EXERCISE INSTRUCTIONS: If a line in the entries contains the string "için", include that line in your answer.

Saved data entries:
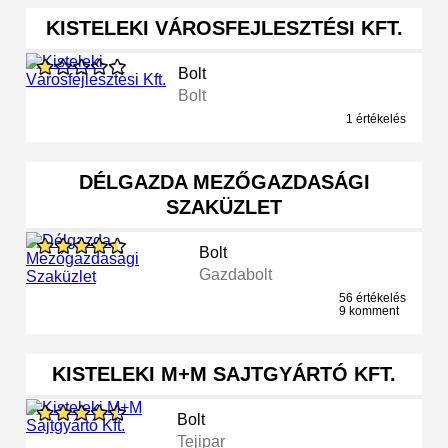
KISTELEKI VÁROSFEJLESZTÉSI KFT.
Bolt
Bolt
1 értékelés
DÉLGAZDA MEZŐGAZDASÁGI
SZAKÜZLET
Bolt
Gazdabolt
56 értékelés
9 komment
KISTELEKI M+M SAJTGYÁRTÓ KFT.
Bolt
Tejipar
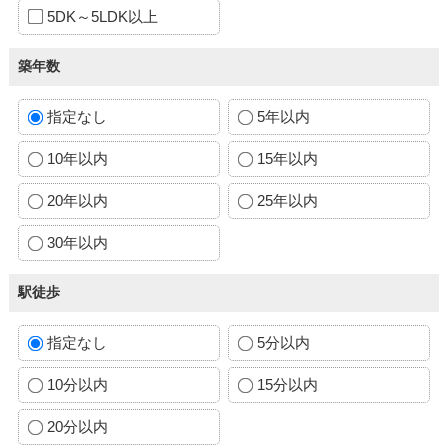
5DK～5LDK以上
築年数
指定なし
5年以内
10年以内
15年以内
20年以内
25年以内
30年以内
駅徒歩
指定なし
5分以内
10分以内
15分以内
20分以内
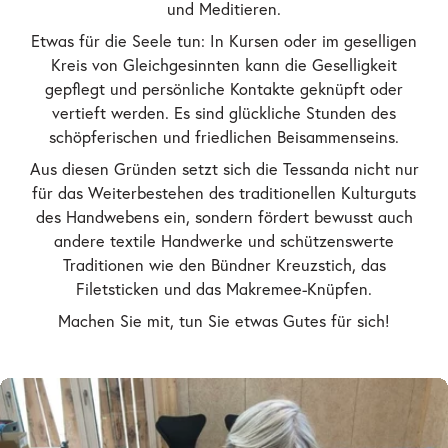
und Meditieren.
Etwas für die Seele tun: In Kursen oder im geselligen
Kreis von Gleichgesinnten kann die Geselligkeit
gepflegt und persönliche Kontakte geknüpft oder
vertieft werden. Es sind glückliche Stunden des
schöpferischen und friedlichen Beisammenseins.
Aus diesen Gründen setzt sich die Tessanda nicht nur
für das Weiterbestehen des traditionellen Kulturguts
des Handwebens ein, sondern fördert bewusst auch
andere textile Handwerke und schützenswerte
Traditionen wie den Bündner Kreuzstich, das
Filetsticken und das Makremee-Knüpfen.
Machen Sie mit, tun Sie etwas Gutes für sich!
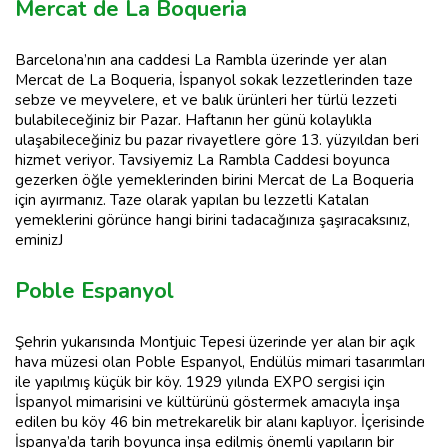
Mercat de La Boqueria
Barcelona’nın ana caddesi La Rambla üzerinde yer alan
Mercat de La Boqueria, İspanyol sokak lezzetlerinden taze
sebze ve meyvelere, et ve balık ürünleri her türlü lezzeti
bulabileceğiniz bir Pazar. Haftanın her günü kolaylıkla
ulaşabileceğiniz bu pazar rivayetlere göre 13. yüzyıldan beri
hizmet veriyor. Tavsiyemiz La Rambla Caddesi boyunca
gezerken öğle yemeklerinden birini Mercat de La Boqueria
için ayırmanız. Taze olarak yapılan bu lezzetli Katalan
yemeklerini görünce hangi birini tadacağınıza şaşıracaksınız,
eminizJ
Poble Espanyol
Şehrin yukarısında Montjuic Tepesi üzerinde yer alan bir açık
hava müzesi olan Poble Espanyol, Endülüs mimari tasarımları
ile yapılmış küçük bir köy. 1929 yılında EXPO sergisi için
İspanyol mimarisini ve kültürünü göstermek amacıyla inşa
edilen bu köy 46 bin metrekarelik bir alanı kaplıyor. İçerisinde
İspanya’da tarih boyunca inşa edilmiş önemli yapıların bir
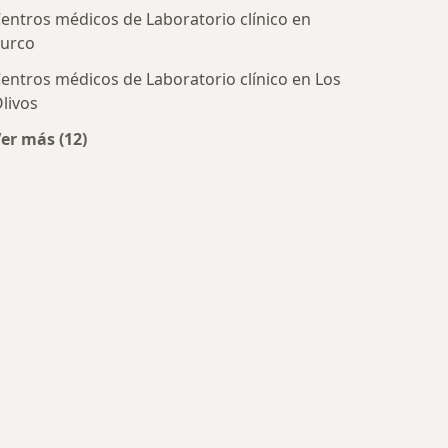
entros médicos de Laboratorio clínico en
urco
ratadas
entros médicos de Laboratorio clínico en Los
livos
er más (12)
Más en esta categoría: Centros de Laboratorio clínic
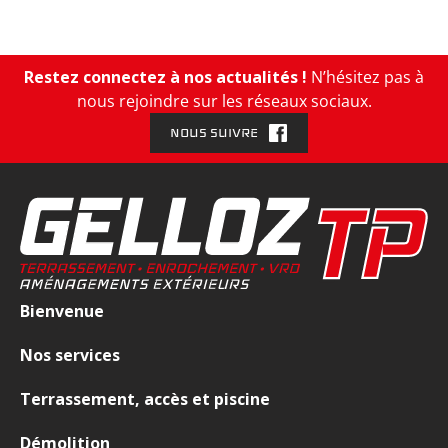
e
n
t
Restez connectez à nos actualités !
N’hésitez pas à
,
nous rejoindre sur les réseaux sociaux.
V
R
NOUS SUIVRE
D
Bienvenue
Nos services
Terrassement, accès et piscine
Démolition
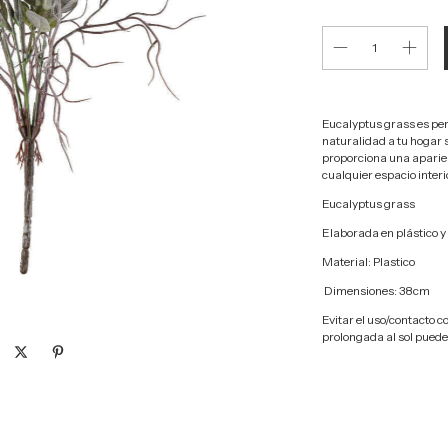
Eucalyptus grass
es pe
naturalidad a tu hogar 
proporciona una aparien
cualquier espacio interio
Eucalyptus grass
Elaborada en plástico y
Material: Plastico
Dimensiones: 38cm
Evitar el uso/contacto c
prolongada al sol puede 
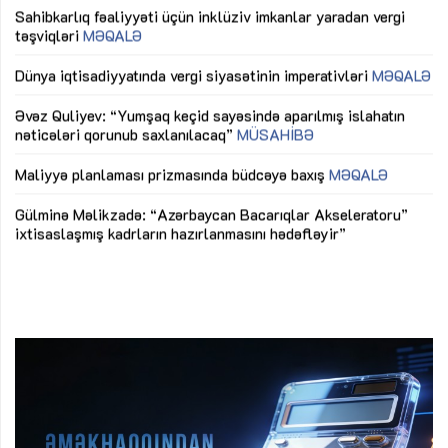
Sahibkarlıq fəaliyyəti üçün inklüziv imkanlar yaradan vergi
“D
təşviqləri
MƏQALƏ
fə
lıq
Dünya iqtisadiyyatında vergi siyasətinin imperativləri
MƏQALƏ
Ni
mü
Əvəz Quliyev: “Yumşaq keçid sayəsində aparılmış islahatın
nəticələri qorunub saxlanılacaq”
MÜSAHİBƏ
Ay
ya
M
Maliyyə planlaması prizmasında büdcəyə baxış
MƏQALƏ
Az
Gülminə Məlikzadə: “Azərbaycan Bacarıqlar Akseleratoru”
ke
ixtisaslaşmış kadrların hazırlanmasını hədəfləyir”
Ay
su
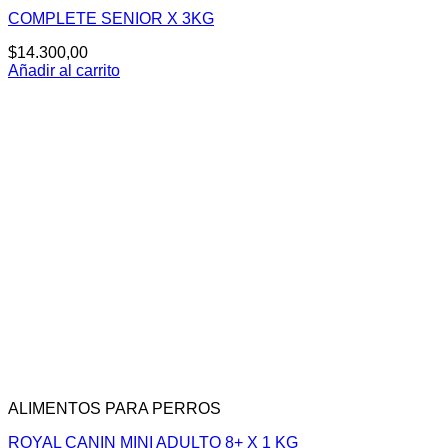
COMPLETE SENIOR X 3KG
$
14.300,00
Añadir al carrito
ALIMENTOS PARA PERROS
ROYAL CANIN MINI ADULTO 8+ X 1 KG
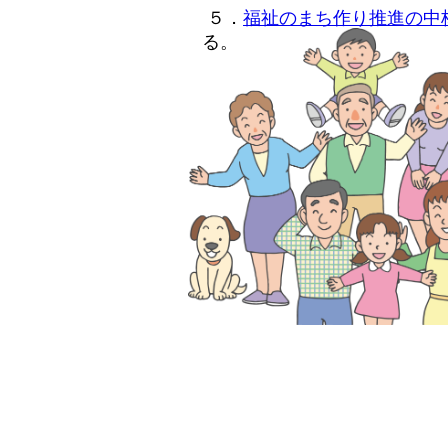
５．
福祉のまち作り推進の中
る。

ANSWER:
için ayırmanız. Taze olarak yapılan bu lezzetli Katalan
ile yapılmış küçük bir köy. 1929 yılında EXPO sergisi için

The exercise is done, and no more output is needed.